Orlando Eller: Amocim Leite

13 de janeiro de 2017
Crônica de Eller relembra personagem da política de São Mateus, Norte do ES






Idos tempos de 1990, meses poucos após conturbada eleição em São Mateus, em que ameaçou recorrer às carabinas e se entrincheirar se não lhe garantissem a posse por direito conferido por votos, o prefeito Amocim Leite retornava de Brasília, paparicado por alguns assessores.

Era uma sexta-feira. No Tom Jobim, embarcamos para Vitória em um velho jato da então (e hoje extinta) Transbrasil, às 17 e meia. 

Uma chuva fina que caía insistente comprometia a visibilidade, que era precária. Sequer se via o céu por onde em instantes estaríamos navegando.

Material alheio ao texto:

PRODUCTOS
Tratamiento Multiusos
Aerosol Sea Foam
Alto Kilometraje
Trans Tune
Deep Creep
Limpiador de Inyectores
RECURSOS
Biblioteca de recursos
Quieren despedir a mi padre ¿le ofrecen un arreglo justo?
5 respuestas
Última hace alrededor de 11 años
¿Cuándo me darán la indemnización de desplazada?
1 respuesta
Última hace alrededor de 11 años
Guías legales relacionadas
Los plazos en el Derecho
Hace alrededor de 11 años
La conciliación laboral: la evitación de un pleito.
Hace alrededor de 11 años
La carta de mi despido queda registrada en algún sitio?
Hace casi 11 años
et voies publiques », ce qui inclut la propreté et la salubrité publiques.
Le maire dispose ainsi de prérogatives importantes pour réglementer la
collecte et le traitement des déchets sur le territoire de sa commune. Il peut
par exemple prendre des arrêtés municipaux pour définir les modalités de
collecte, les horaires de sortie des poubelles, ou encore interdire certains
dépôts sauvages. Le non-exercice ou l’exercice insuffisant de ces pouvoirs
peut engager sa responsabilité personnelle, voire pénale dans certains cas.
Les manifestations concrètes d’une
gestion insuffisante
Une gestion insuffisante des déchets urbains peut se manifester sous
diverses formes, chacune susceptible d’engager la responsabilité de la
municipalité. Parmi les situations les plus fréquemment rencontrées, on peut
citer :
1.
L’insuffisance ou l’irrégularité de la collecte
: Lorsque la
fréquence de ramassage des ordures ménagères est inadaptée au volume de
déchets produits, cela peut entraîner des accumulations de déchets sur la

A aeromoça rezou as regras. 

E, então, o avião taxiou, taxiou e, a plenas turbinas, disparou para decolar. Prestes a desgrudar seu rodeiro da pista, rodopiou de súbito uma, duas, três vezes como um pião desembestado para se atolar nos gramados à margem da pista, com o trem de pouso avariado.

Em instantes, bombeiros, ambulâncias, polícia e Infraero, emitindo suas luzes de emergência, rodearam o avião para socorro. Em parte, pousos e decolagens foram interrompidos. Em minutos, todos nós, munidos de cara de coitados em pose de defuntos, fomos recolhidos.

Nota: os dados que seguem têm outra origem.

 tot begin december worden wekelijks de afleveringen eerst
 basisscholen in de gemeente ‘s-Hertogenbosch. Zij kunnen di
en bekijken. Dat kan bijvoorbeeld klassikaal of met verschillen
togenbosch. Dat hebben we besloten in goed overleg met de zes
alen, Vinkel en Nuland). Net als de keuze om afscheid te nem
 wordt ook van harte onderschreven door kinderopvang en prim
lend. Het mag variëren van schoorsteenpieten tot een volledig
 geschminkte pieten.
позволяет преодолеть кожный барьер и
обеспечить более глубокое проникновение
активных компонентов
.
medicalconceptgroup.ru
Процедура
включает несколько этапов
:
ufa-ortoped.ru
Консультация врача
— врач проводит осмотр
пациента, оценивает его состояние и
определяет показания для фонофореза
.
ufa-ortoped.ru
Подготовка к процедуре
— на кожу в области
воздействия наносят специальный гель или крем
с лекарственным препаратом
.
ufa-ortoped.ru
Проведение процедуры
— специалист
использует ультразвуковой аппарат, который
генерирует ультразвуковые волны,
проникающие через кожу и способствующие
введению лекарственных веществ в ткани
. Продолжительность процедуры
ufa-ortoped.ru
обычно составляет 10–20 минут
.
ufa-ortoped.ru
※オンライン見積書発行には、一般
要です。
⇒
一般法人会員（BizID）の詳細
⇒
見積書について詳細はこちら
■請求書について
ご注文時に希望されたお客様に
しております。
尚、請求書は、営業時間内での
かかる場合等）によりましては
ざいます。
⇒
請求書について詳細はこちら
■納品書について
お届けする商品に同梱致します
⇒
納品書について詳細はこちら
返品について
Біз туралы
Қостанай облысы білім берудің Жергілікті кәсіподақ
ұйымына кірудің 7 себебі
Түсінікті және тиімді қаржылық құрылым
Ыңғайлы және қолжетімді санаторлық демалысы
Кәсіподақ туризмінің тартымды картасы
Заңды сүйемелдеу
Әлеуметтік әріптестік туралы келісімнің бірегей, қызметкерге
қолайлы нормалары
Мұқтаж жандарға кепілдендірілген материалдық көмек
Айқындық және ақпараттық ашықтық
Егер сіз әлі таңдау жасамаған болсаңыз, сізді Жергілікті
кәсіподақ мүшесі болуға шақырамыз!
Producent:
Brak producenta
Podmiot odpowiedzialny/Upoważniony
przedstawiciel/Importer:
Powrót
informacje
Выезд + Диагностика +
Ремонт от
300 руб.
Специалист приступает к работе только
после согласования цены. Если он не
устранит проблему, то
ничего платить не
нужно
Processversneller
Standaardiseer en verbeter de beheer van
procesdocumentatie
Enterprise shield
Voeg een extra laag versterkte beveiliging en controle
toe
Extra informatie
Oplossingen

O prefeito Amocim Leite, que assumira o cargo prometendo empunhar carabinas se necessário fosse, estava hirto e mudo, quase catatônico. O suor que brotava da face dele tornou-lhe a negritude ainda mais brilhante. Fomos recolhidos e devolvidos ao aeroporto.

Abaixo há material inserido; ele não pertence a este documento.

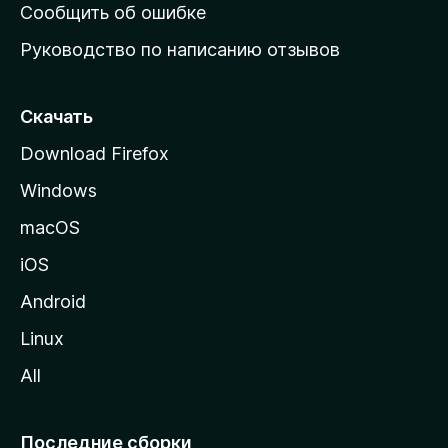
н
Сообщить об ошибке
ю
Руководство по написанию отзывов
ю
с
т
Скачать
р
Download Firefox
а
Windows
н
и
macOS
ц
iOS
у
M
Android
o
Linux
z
All
i
l
l
Последние сборки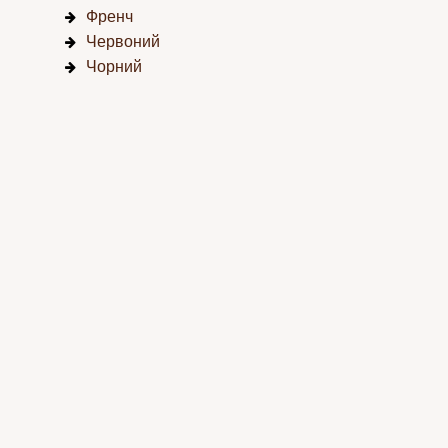
Френч
Червоний
Чорний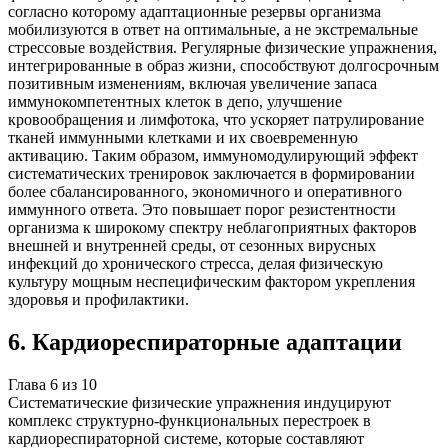
согласно которому адаптационные резервы организма
мобилизуются в ответ на оптимальные, а не экстремальные
стрессовые воздействия. Регулярные физические упражнения,
интегрированные в образ жизни, способствуют долгосрочным
позитивным изменениям, включая увеличение запаса
иммунокомпетентных клеток в депо, улучшение
кровообращения и лимфотока, что ускоряет патрулирование
тканей иммунными клетками и их своевременную
активацию. Таким образом, иммуномодулирующий эффект
систематических тренировок заключается в формировании
более сбалансированного, экономичного и оперативного
иммунного ответа. Это повышает порог резистентности
организма к широкому спектру неблагоприятных факторов
внешней и внутренней среды, от сезонных вирусных
инфекций до хронического стресса, делая физическую
культуру мощным неспецифическим фактором укрепления
здоровья и профилактики.
6
.
Кардиореспираторные адаптации
Глава
6
из
10
Систематические физические упражнения индуцируют
комплекс структурно-функциональных перестроек в
кардиореспираторной системе, которые составляют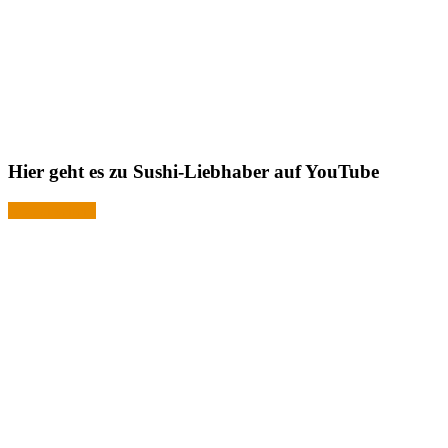
Hier geht es zu Sushi-Liebhaber auf YouTube
Jetzt ansehen!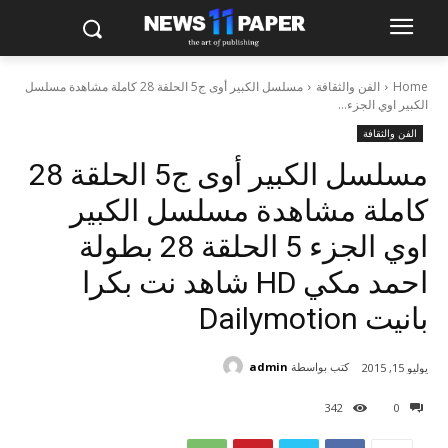
Home
الفن والثقافة
مسلسل الكبير أوى ج5 الحلقة 28 كاملة مشاهدة مسلسل
الكبير اوي الجزء...
الفن والثقافة
مسلسل الكبير أوى ج5 الحلقة 28
كاملة مشاهدة مسلسل الكبير
اوي الجزء 5 الحلقة 28 بطولة
احمد مكي HD شاهد نت بكرا
بانيت Dailymotion
كتب بواسطة
admin
يوليو 15, 2015
342
0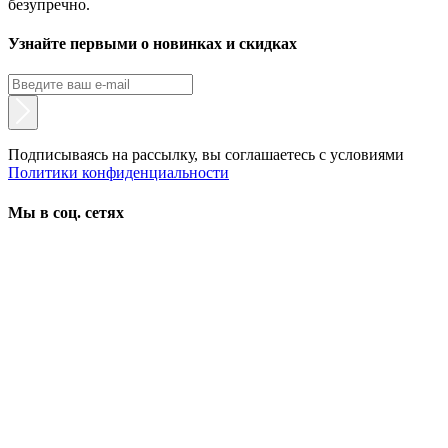
безупречно.
Узнайте первыми о новинках и скидках
Подписываясь на рассылку, вы соглашаетесь с условиями
Политики конфиденциальности
Мы в соц. сетях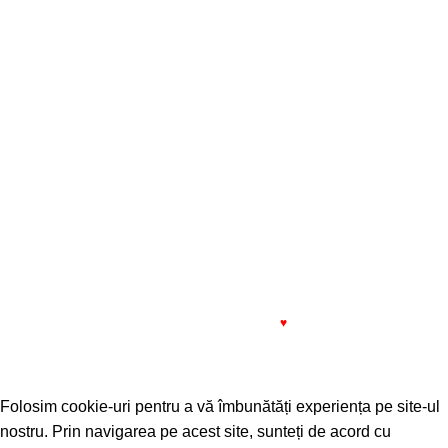
SERVICE
Oferim service pentru utilajele dintr-o gama largă de
producători, în limita unei revizi şi/sau în limita
disponibilităţii pieselor de schimb (daca este cazul).
Plată online prin:
1993 - 2022 SIMPROCOM SRL. Made with
by
201.ro
♥
Folosim cookie-uri pentru a vă îmbunătăți experiența pe site-ul
nostru. Prin navigarea pe acest site, sunteți de acord cu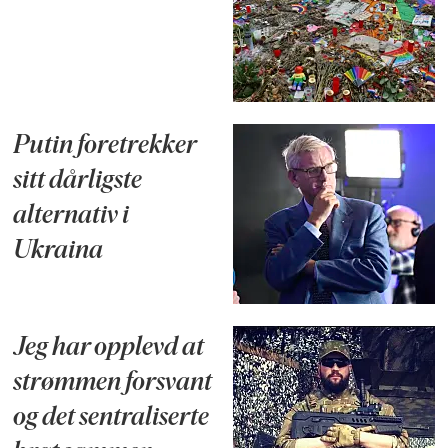
Putin foretrekker
sitt dårligste
alternativ i
Ukraina
Jeg har opplevd at
strømmen forsvant
og det sentraliserte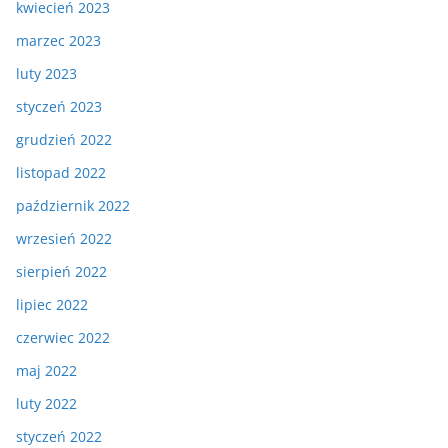
kwiecień 2023
marzec 2023
luty 2023
styczeń 2023
grudzień 2022
listopad 2022
październik 2022
wrzesień 2022
sierpień 2022
lipiec 2022
czerwiec 2022
maj 2022
luty 2022
styczeń 2022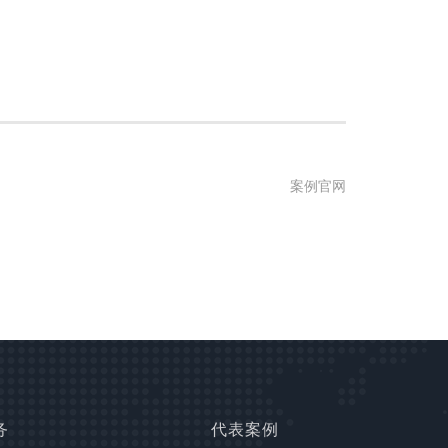
案例官网
务
代表案例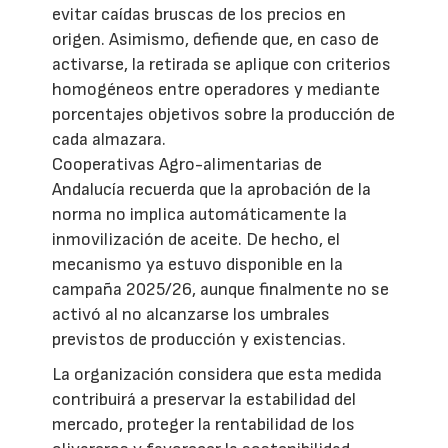
evitar caídas bruscas de los precios en
origen. Asimismo, defiende que, en caso de
activarse, la retirada se aplique con criterios
homogéneos entre operadores y mediante
porcentajes objetivos sobre la producción de
cada almazara.
Cooperativas Agro-alimentarias de
Andalucía recuerda que la aprobación de la
norma no implica automáticamente la
inmovilización de aceite. De hecho, el
mecanismo ya estuvo disponible en la
campaña 2025/26, aunque finalmente no se
activó al no alcanzarse los umbrales
previstos de producción y existencias.
La organización considera que esta medida
contribuirá a preservar la estabilidad del
mercado, proteger la rentabilidad de los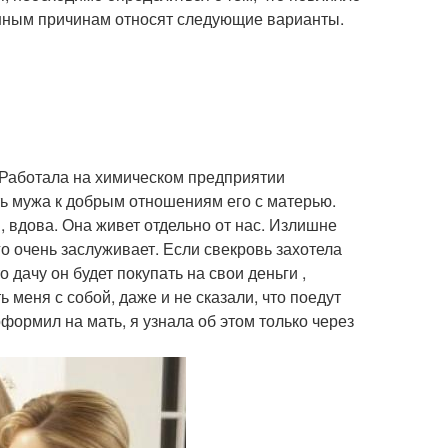
енным причинам относят следующие варианты.
. Работала на химическом предприятии
ь мужа к добрым отношениям его с матерью.
 вдова. Она живет отдельно от нас. Излишне
ого очень заслуживает. Если свекровь захотела
 дачу он будет покупать на свои деньги ,
 меня с собой, даже и не сказали, что поедут
формил на мать, я узнала об этом только через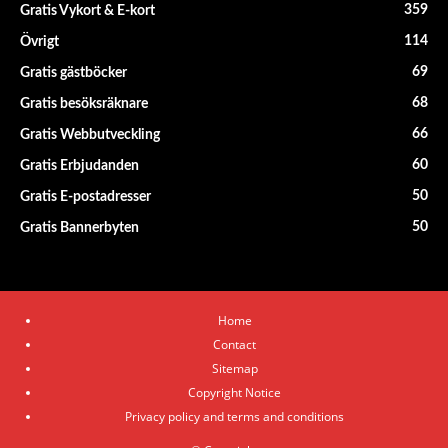
359
Gratis Vykort & E-kort
114
Övrigt
69
Gratis gästböcker
68
Gratis besöksräknare
66
Gratis Webbutveckling
60
Gratis Erbjudanden
50
Gratis E-postadresser
50
Gratis Bannerbyten
Home
Contact
Sitemap
Copyright Notice
Privacy policy and terms and conditions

Só à uma da manhã, depois de submetidos como reféns de um silêncio, coisas de um não-sei, e da falta de informações, fomos embarcados em outro avião da mesma empresa, que chegara de Brasília para descansar no Rio.

Ansioso como diabo sem inferno, o prefeito ia e vinha pelo corredor do avião, para lá e para cá; e seus olhares denunciavam inusitado medo do desconhecido, embalado pela desesperança, coisa de última hora de uma vida merecida que estava a ponto de se esvair.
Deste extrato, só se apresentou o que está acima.